Além disso, a suposta insistência do autor da gravação ambiental, por ocasião do diálogo e em detrimento do representado – fundamento da sentença para o reconhecimento da ilicitude da prova –, não é obstáculo para o reconhecimento da licitude da prova. Para além de se confundir com a necessária análise das circunstâncias do caso, como bem leciona Rodrigo López Zilio (Direito Eleitoral. 5. ed. Porto Alegre: Verbo Jurídico, 2016, p. 574), “em determinados casos, porque se trata de ato bilateral, a iniciativa do negócio ilícito pode partir do próprio eleitor, situação em que somente haverá como configurada a vedação quando houver a aquiescência do candidato, através da promessa, entrega ou doação do bem ou vantagem em troca do voto”.

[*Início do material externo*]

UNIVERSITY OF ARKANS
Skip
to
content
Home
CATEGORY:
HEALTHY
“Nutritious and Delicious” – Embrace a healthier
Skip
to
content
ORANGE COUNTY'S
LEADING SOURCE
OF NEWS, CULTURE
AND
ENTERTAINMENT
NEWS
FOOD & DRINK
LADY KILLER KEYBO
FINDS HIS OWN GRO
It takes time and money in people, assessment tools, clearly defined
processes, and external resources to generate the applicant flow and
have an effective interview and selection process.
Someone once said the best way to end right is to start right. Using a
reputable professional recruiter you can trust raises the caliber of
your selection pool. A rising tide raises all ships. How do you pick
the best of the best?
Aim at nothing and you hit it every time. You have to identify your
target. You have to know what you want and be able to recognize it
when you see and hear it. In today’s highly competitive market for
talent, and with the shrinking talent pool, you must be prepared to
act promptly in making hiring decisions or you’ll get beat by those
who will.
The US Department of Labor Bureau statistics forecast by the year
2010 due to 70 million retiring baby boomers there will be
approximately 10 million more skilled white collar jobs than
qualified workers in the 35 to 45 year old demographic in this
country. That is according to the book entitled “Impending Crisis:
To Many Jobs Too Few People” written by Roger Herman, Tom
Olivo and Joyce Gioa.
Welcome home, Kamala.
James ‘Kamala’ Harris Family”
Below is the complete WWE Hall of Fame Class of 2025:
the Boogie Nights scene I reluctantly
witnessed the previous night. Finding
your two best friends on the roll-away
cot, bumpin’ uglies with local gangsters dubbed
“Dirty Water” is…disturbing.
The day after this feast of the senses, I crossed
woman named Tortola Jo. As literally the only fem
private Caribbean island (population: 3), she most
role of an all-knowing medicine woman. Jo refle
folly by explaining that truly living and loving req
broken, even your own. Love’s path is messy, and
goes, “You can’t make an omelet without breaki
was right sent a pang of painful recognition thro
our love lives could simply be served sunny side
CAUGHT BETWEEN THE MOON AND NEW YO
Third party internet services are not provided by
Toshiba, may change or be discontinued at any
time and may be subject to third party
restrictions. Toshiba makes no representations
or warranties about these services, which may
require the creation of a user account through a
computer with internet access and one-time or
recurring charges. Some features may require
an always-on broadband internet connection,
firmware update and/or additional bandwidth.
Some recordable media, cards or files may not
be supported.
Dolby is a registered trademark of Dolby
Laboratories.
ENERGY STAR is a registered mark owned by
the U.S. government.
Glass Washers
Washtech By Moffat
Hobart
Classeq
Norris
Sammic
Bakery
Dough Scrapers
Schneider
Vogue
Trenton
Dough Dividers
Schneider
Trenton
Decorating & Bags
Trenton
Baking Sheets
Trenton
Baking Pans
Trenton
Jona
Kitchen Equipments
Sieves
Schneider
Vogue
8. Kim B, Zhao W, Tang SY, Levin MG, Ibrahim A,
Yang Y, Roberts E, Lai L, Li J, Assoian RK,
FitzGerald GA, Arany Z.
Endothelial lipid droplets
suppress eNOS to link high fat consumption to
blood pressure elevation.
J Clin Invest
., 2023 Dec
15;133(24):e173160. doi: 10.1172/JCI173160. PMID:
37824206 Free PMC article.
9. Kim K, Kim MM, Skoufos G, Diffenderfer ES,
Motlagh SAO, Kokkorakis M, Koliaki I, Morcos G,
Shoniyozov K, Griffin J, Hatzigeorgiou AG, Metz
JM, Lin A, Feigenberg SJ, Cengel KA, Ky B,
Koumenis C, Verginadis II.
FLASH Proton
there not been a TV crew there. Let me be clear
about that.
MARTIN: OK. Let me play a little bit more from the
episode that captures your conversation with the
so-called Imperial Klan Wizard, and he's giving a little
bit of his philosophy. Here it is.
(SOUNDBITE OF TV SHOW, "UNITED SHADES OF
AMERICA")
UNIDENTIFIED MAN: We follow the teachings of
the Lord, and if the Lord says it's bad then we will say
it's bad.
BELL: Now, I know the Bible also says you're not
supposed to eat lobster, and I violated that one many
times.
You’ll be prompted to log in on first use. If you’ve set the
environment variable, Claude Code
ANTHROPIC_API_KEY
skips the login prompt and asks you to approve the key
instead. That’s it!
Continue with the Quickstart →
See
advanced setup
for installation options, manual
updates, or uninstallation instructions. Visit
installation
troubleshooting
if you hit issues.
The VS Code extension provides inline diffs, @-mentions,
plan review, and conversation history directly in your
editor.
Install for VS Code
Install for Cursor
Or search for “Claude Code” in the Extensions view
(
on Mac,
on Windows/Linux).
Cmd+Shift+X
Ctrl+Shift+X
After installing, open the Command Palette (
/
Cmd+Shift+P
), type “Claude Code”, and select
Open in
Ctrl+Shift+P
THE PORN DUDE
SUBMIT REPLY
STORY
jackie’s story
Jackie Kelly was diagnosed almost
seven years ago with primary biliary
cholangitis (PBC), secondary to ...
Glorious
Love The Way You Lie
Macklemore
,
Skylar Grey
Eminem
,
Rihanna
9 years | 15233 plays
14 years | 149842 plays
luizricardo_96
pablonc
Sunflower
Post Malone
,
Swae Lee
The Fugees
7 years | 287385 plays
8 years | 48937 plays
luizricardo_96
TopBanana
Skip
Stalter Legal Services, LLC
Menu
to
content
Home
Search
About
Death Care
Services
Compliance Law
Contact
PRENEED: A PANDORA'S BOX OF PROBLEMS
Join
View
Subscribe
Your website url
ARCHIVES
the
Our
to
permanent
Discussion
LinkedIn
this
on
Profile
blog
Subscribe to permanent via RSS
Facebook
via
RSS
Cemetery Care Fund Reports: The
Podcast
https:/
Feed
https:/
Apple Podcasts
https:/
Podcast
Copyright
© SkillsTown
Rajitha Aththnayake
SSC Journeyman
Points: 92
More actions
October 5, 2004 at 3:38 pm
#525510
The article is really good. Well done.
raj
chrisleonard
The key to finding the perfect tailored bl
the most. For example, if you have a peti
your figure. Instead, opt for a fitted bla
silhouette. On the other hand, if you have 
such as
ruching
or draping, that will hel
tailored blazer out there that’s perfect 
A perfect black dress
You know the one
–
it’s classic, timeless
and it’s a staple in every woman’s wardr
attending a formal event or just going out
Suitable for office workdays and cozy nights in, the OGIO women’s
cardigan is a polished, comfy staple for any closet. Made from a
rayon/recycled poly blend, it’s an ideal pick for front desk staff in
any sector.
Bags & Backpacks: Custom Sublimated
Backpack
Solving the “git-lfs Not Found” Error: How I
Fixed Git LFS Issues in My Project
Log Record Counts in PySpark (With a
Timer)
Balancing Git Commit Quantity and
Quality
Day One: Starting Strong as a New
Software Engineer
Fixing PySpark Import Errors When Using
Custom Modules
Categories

Logo, afasto a preliminar de ilicitude da gravação ambiental e adentro na questão de fundo, na qual, conforme se verá, a confirmação do juízo de improcedência do pedido é medida que se impõe.

 

Mérito

Cuida-se de apreciar Ação de Investigação Judicial Eleitoral (AIJE), pela qual os representados Coligação União, Trabalho e Fé e os seus candidatos aos cargos de prefeito, vice e vereador no pleito de 2016 em Guaporé, respectivamente, Paulo Olvindo Mazutti, Andreia Caron (não eleitos) e Valcir Antônio Fanton (eleito), teriam cometido captação ilícita de sufrágio e abuso do poder econômico, em razão da oferta a eleitores de vantagens em troca do voto, a teor do disposto nos arts. 41-A da Lei n. 9.504/97 e 22 da LC n. 64/90, in verbis:

Art. 41-A. Ressalvado o disposto no art. 26 e seus incisos, constitui captação de sufrágio, vedada por esta Lei, o candidato doar, oferecer, prometer, ou entregar, ao eleitor, com o fim de obter-lhe o voto, bem ou vantagem pessoal de qualquer natureza, inclusive emprego ou função pública, desde o registro da candidatura até o dia da eleição, inclusive, sob pena de multa de mil a cinquenta mil Ufir, e cassação do registro ou do diploma, observado o procedimento previsto no art. 22 da Lei Complementar n. 64, de 18 de maio de 1990.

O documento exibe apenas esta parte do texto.